🚀 Introduction

Hey there! 👋
If you’ve ever heard the term “Clustering” and wondered what it really means, you’re in the right place. Today, I’m going to walk you through a hands-on project where we’ll implement the K-Means Clustering algorithm from scratch using Python. And don’t worry—I'll guide you step by step, just like I would if we were sitting together with laptops open! 💻☕

We’ll be using the famous Iris dataset and will write every line of code ourselves to truly understand how clustering works.

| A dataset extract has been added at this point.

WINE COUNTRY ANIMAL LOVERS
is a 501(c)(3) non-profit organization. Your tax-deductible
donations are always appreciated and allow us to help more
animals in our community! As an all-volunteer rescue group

Let's dive in!

🔧 Step 1: Install Python and pip

Let’s make sure Python and pip are installed.

Command:

sudo apt update

sudo apt install python3

sudo apt install python3-pip

Now, check versions to confirm installation.

Command:

python3 --version

pip3 --version

🔧 Step 2: Create a New Python File

In the terminal, go to the folder where you want to save the file and create the new file.

Command: nano kmeans.py

This will open a blank file in the terminal. Keep it open — we’ll paste code into it soon!

🔧 Step 3: Install Required Libraries

Before writing the code, let’s install the Python libraries we’ll need.

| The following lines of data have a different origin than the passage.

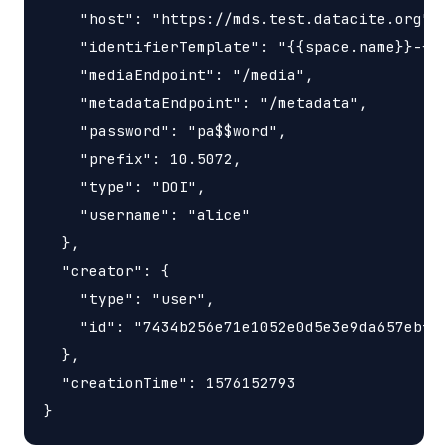
    "host": "https://mds.test.datacite.org",

    "identifierTemplate": "{{space.name}}-{{s
    "mediaEndpoint": "/media",

    "metadataEndpoint": "/metadata",

    "password": "pa$$word",

    "prefix": 10.5072,

    "type": "DOI",

    "username": "alice"

  },

  "creator": {

    "type": "user",

    "id": "7434b256e71e1052e0d5e3e9da657ebf"

  },

  "creationTime": 1576152793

Command: sudo apt install python3-numpy python3-pandas python3-matplotlib python3-sklearn

These libraries will help us with:

NumPy – for math operations
Pandas – for handling datasets
Matplotlib – for plotting
Scikit-learn – for loading the Iris dataset

🔧 Step 4: Paste the Code (In Your File)

To keep things clean and beginner-friendly, I’ve uploaded the complete Python code to my GitHub repository. You can download or clone it directly:

📂 GitHub Repo → 👉 https://github.com/unaizanouman/K_means-Clustering

🔧 Step 5: Run Your Python File

Now run the file using:

Command: python3 kmeans.py

🎉 Boom! A colorful scatter plot will pop up showing three clusters and their red centroids!

🧠 What You Learned

You just:

✅ Loaded and explored the Iris dataset

✅ Implemented K-Means Clustering from scratch

✅ Understood how Euclidean Distance works

✅ Visualized clusters using Matplotlib

✅ Ran Python code confidently from the terminal

And the best part? You didn’t use any ready-made clustering model — you coded it yourself. That’s the real power of learning! 💪

I hope this project made you feel more confident working with Python and algorithms.

📌 Stay tuned for my upcoming posts, where I’ll explore real-world datasets, use scikit-learn models, and show how clustering is used in practical applications.

📬 Questions? Suggestions? Just Wanna Say Hi?

Feel free to reach out!

📧 unaizaray@gmail.com

I'd love to hear your feedback or help if you get stuck!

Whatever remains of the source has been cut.